Spawning from Hickman’s X-Men run; Marvel introduces a story in King Arthur’s realm as Gambit, Apocalypse, Psylocke and Jubilee fight Morgan Le Faye.
As Psylocke leaves for Krakoa, we get a few pages of goodbye from her family, a sequence used to give Psylocke more personality. Unfortunately, some of the characters and interactions in this issue felt like dumb jokes; from the Eat, Pray, Love reference to Apocalypse wanting his name changed, I found it all to be unfunny and not my kind of humor.
Another moment that surprised me was when Psylocke becomes aggravated with her brother Jamie and resorts to forcing him to go back to his brother, Brian, and let him know he’s ok. When this scene happened, I thought it was rather abusive having Psylocke use her powers to get a brother, who is joking around, to do something.

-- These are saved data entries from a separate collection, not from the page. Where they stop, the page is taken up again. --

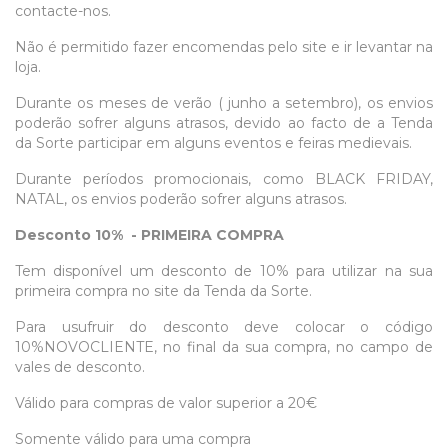
contacte-nos.
Não é permitido fazer encomendas pelo site e ir levantar na
loja.
Durante os meses de verão ( junho a setembro), os envios
poderão sofrer alguns atrasos, devido ao facto de a Tenda
da Sorte participar em alguns eventos e feiras medievais.
Durante períodos promocionais, como BLACK FRIDAY,
NATAL, os envios poderão sofrer alguns atrasos.
Desconto 10% - PRIMEIRA COMPRA
Tem disponível um desconto de 10% para utilizar na sua
primeira compra no site da Tenda da Sorte.
Para usufruir do desconto deve colocar o código
10%NOVOCLIENTE, no final da sua compra, no campo de
vales de desconto.
Válido para compras de valor superior a 20€
Somente válido para uma compra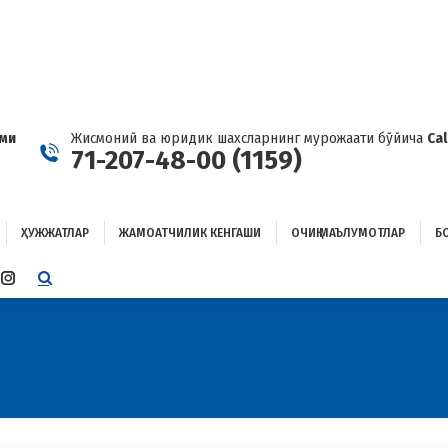
ҲУЖЖАТЛАР
ЖАМОАТЧИЛИК КЕНГАШИ
ОЧИҚ МАЪЛУМОТЛАР
ОҒЛАНИШ
ами
Жисмоний ва юридик шахсларнинг мурожаати бўйича
Ca
71-207-48-00 (1159)
ҲУЖЖАТЛАР
ЖАМОАТЧИЛИК КЕНГАШИ
ОЧИҚ МАЪЛУМОТЛАР
Б
E
TTER
INSTAGRAM
E
PAGE
ENS
OPENS
IN
W
NEW
W
NDOW
WINDOW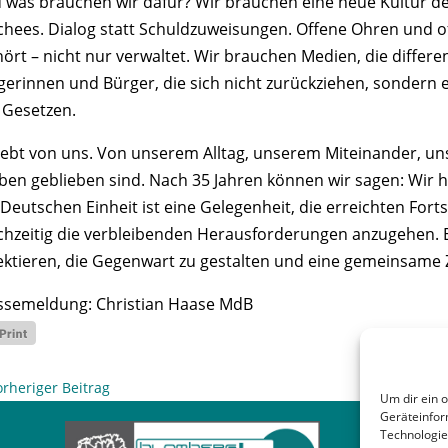
 was brauchen wir dafür? Wir brauchen eine neue Kultur de
schees. Dialog statt Schuldzuweisungen. Offene Ohren und of
hört – nicht nur verwaltet. Wir brauchen Medien, die differe
gerinnen und Bürger, die sich nicht zurückziehen, sondern e
 Gesetzen.
 lebt von uns. Von unserem Alltag, unserem Miteinander, u
ben geblieben sind. Nach 35 Jahren können wir sagen: Wir h
Deutschen Einheit ist eine Gelegenheit, die erreichten Forts
ichzeitig die verbleibenden Herausforderungen anzugehen. 
lektieren, die Gegenwart zu gestalten und eine gemeinsame 
ssemeldung: Christian Haase MdB
orheriger Beitrag
Um dir ein 
Geräteinfor
Technologie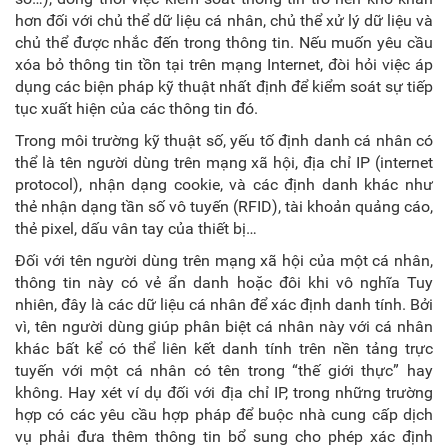
hơn đối với chủ thể dữ liệu cá nhân, chủ thể xử lý dữ liệu và
chủ thể được nhắc đến trong thông tin. Nếu muốn yêu cầu
xóa bỏ thông tin tồn tại trên mạng Internet, đòi hỏi việc áp
dụng các biện pháp kỹ thuật nhất định để kiểm soát sự tiếp
tục xuất hiện của các thông tin đó.
Trong môi trường kỹ thuật số, yếu tố định danh cá nhân có
thể là tên người dùng trên mạng xã hội, địa chỉ IP (internet
protocol), nhận dạng cookie, và các định danh khác như
thẻ nhận dạng tần số vô tuyến (RFID), tài khoản quảng cáo,
thẻ pixel, dấu vân tay của thiết bị…
Đối với tên người dùng trên mạng xã hội của một cá nhân,
thông tin này có vẻ ẩn danh hoặc đôi khi vô nghĩa Tuy
nhiên, đây là các dữ liệu cá nhân để xác định danh tính. Bởi
vì, tên người dùng giúp phân biệt cá nhân này với cá nhân
khác bất kể có thể liên kết danh tính trên nền tảng trực
tuyến với một cá nhân có tên trong “thế giới thực” hay
không. Hay xét ví dụ đối với địa chỉ IP, trong những trường
hợp có các yêu cầu hợp pháp để buộc nhà cung cấp dịch
vụ phải đưa thêm thông tin bổ sung cho phép xác định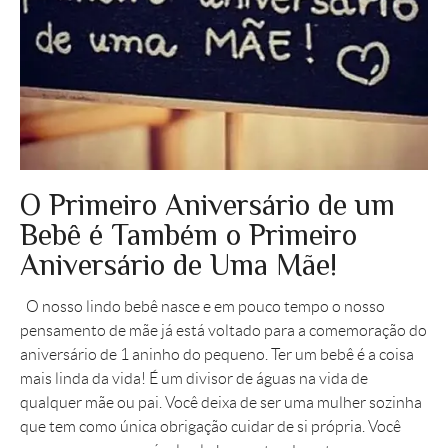
O Primeiro Aniversário de um
Bebê é Também o Primeiro
Aniversário de Uma Mãe!
O nosso lindo bebê nasce e em pouco tempo o nosso
pensamento de mãe já está voltado para a comemoração do
aniversário de 1 aninho do pequeno. Ter um bebê é a coisa
mais linda da vida! É um divisor de águas na vida de
qualquer mãe ou pai. Você deixa de ser uma mulher sozinha
que tem como única obrigação cuidar de si própria. Você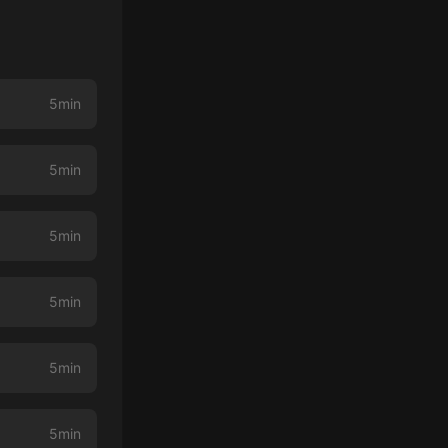
5min
5min
5min
5min
5min
5min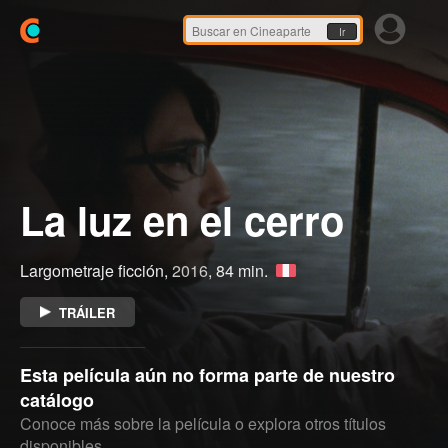
Ir
La luz en el cerro
Largometraje ficción,
2016
, 84 min.
TRÁILER
Esta película aún no forma parte de nuestro
catálogo
Conoce más sobre la película o explora otros títulos
disponibles.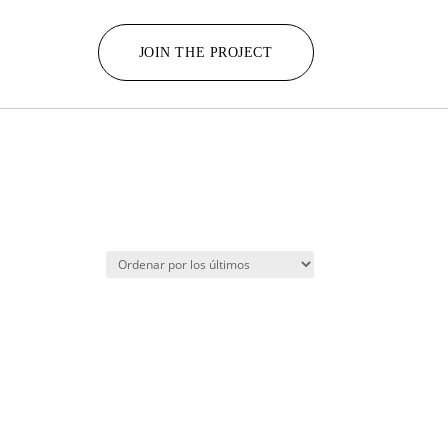
JOIN THE PROJECT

I know working with people like that can be difficult, but instead the author decided to depict Psylocke abusing her powers for the sake of others while hurting people in the process. Seeing that happen made me question the circumstances and authors choices with writing some of the characters.
As an element to progress the story, we have a portal in Krakoa that is sealed but leads to Camelot, resulting in the conflict with morigan. Apocalypse, being onsessed with learning where it leads, recruits Rogue and Gambit among others. When he finds out that Psylocke had already found a way into the realm that the portal leads to, he recruits Jubilee, because she last talked to Psylocke. Jubilee’s conversation with Psylocke though, was just asking if she wanted a drink. This felt like a forced addition to the team. Just because a character asked a question, they are now an important member of the team.
Other than a lackluster storyline, Excalibur delivered average art pages with unexciting scenes. Watching Psylocke fold laundry or showing a lot of standing around talking is not exciting to watch. This issue is easily the weakest in the new line of X-Men stories that spawned from the creation of Krakoa.